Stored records

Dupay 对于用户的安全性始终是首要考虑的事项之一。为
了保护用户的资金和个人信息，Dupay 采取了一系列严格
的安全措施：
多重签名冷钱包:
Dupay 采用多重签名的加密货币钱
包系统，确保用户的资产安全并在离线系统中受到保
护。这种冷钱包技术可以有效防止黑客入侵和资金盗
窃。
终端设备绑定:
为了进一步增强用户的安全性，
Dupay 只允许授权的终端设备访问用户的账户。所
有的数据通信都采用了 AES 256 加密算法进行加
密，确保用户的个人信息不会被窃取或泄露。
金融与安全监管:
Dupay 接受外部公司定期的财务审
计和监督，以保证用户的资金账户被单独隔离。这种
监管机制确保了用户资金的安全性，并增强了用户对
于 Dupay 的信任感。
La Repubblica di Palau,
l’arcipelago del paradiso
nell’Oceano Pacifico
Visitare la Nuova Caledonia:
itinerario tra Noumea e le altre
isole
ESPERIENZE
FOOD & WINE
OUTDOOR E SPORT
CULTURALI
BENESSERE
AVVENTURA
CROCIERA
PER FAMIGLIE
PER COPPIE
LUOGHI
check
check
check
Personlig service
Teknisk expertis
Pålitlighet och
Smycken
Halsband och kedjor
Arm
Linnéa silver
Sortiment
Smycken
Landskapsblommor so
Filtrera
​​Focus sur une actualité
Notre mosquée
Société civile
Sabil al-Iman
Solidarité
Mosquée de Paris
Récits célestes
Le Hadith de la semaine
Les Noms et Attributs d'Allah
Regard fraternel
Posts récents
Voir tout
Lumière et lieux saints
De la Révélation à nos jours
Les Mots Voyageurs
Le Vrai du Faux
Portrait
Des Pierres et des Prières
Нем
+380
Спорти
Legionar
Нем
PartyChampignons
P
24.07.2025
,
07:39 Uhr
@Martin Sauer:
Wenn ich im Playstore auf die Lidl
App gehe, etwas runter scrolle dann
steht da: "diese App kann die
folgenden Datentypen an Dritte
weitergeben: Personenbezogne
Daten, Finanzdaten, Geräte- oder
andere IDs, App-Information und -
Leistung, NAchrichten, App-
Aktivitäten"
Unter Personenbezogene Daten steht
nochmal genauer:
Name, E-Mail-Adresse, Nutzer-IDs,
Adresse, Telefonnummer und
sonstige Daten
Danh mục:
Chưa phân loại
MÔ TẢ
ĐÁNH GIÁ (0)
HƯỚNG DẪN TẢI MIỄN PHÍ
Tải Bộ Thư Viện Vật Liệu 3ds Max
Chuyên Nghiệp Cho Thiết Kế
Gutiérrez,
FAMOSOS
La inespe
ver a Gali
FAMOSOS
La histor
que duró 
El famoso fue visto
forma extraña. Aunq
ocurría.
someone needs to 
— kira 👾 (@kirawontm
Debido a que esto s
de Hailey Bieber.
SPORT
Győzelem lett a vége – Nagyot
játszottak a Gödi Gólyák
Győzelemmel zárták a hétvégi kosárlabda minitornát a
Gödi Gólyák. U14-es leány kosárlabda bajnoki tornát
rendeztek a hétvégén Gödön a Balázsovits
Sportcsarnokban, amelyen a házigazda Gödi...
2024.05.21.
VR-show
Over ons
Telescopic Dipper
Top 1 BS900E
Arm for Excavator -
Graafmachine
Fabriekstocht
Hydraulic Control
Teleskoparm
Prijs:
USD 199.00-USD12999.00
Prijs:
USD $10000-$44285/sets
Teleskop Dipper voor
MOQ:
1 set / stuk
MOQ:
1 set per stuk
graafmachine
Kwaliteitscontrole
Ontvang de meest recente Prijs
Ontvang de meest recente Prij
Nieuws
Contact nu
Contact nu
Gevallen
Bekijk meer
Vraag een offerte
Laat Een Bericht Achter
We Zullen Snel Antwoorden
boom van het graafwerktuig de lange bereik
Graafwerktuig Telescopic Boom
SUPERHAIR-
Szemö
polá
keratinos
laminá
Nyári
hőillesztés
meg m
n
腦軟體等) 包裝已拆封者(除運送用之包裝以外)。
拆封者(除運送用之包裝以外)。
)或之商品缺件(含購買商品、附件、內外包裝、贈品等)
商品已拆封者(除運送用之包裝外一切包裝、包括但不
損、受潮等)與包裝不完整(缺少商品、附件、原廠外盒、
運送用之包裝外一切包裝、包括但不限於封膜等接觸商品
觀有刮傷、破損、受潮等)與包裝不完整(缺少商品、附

- _About this task_: Reproduce the data in full, exactly.

- _Result of this exercise_:
Dupay 对于用户的安全性始终是首要考虑的事项之一。为
了保护用户的资金和个人信息，Dupay 采取了一系列严格
的安全措施：
多重签名冷钱包:
Dupay 采用多重签名的加密货币钱
包系统，确保用户的资产安全并在离线系统中受到保
护。这种冷钱包技术可以有效防止黑客入侵和资金盗
窃。
终端设备绑定:
为了进一步增强用户的安全性，
Dupay 只允许授权的终端设备访问用户的账户。所
有的数据通信都采用了 AES 256 加密算法进行加
密，确保用户的个人信息不会被窃取或泄露。
金融与安全监管:
Dupay 接受外部公司定期的财务审
计和监督，以保证用户的资金账户被单独隔离。这种
监管机制确保了用户资金的安全性，并增强了用户对
于 Dupay 的信任感。
La Repubblica di Palau,
l’arcipelago del paradiso
nell’Oceano Pacifico
Visitare la Nuova Caledonia:
itinerario tra Noumea e le altre
isole
ESPERIENZE
FOOD & WINE
OUTDOOR E SPORT
CULTURALI
BENESSERE
AVVENTURA
CROCIERA
PER FAMIGLIE
PER COPPIE
LUOGHI
check
check
check
Personlig service
Teknisk expertis
Pålitlighet och
Smycken
Halsband och kedjor
Arm
Linnéa silver
Sortiment
Smycken
Landskapsblommor so
Filtrera
​​Focus sur une actualité
Notre mosquée
Société civile
Sabil al-Iman
Solidarité
Mosquée de Paris
Récits célestes
Le Hadith de la semaine
Les Noms et Attributs d'Allah
Regard fraternel
Posts récents
Voir tout
Lumière et lieux saints
De la Révélation à nos jours
Les Mots Voyageurs
Le Vrai du Faux
Portrait
Des Pierres et des Prières
Нем
+380
Спорти
Legionar
Нем
PartyChampignons
P
24.07.2025
,
07:39 Uhr
@Martin Sauer:
Wenn ich im Playstore auf die Lidl
App gehe, etwas runter scrolle dann
steht da: "diese App kann die
folgenden Datentypen an Dritte
weitergeben: Personenbezogne
Daten, Finanzdaten, Geräte- oder
andere IDs, App-Information und -
Leistung, NAchrichten, App-
Aktivitäten"
Unter Personenbezogene Daten steht
nochmal genauer:
Name, E-Mail-Adresse, Nutzer-IDs,
Adresse, Telefonnummer und
sonstige Daten
Danh mục:
Chưa phân loại
MÔ TẢ
ĐÁNH GIÁ (0)
HƯỚNG DẪN TẢI MIỄN PHÍ
Tải Bộ Thư Viện Vật Liệu 3ds Max
Chuyên Nghiệp Cho Thiết Kế
Gutiérrez,
FAMOSOS
La inespe
ver a Gali
FAMOSOS
La histor
que duró 
El famoso fue visto
forma extraña. Aunq
ocurría.
someone needs to 
— kira 👾 (@kirawontm
Debido a que esto s
de Hailey Bieber.
SPORT
Győzelem lett a vége – Nagyot
játszottak a Gödi Gólyák
Győzelemmel zárták a hétvégi kosárlabda minitornát a
Gödi Gólyák. U14-es leány kosárlabda bajnoki tornát
rendeztek a hétvégén Gödön a Balázsovits
Sportcsarnokban, amelyen a házigazda Gödi...
2024.05.21.
VR-show
Over ons
Telescopic Dipper
Top 1 BS900E
Arm for Excavator -
Graafmachine
Fabriekstocht
Hydraulic Control
Teleskoparm
Prijs:
USD 199.00-USD12999.00
Prijs:
USD $10000-$44285/sets
Teleskop Dipper voor
MOQ:
1 set / stuk
MOQ:
1 set per stuk
graafmachine
Kwaliteitscontrole
Ontvang de meest recente Prijs
Ontvang de meest recente Prij
Nieuws
Contact nu
Contact nu
Gevallen
Bekijk meer
Vraag een offerte
Laat Een Bericht Achter
We Zullen Snel Antwoorden
boom van het graafwerktuig de lange bereik
Graafwerktuig Telescopic Boom
SUPERHAIR-
Szemö
polá
keratinos
laminá
Nyári
hőillesztés
meg m
n
腦軟體等) 包裝已拆封者(除運送用之包裝以外)。
拆封者(除運送用之包裝以外)。
)或之商品缺件(含購買商品、附件、內外包裝、贈品等)
商品已拆封者(除運送用之包裝外一切包裝、包括但不
損、受潮等)與包裝不完整(缺少商品、附件、原廠外盒、
運送用之包裝外一切包裝、包括但不限於封膜等接觸商品
觀有刮傷、破損、受潮等)與包裝不完整(缺少商品、附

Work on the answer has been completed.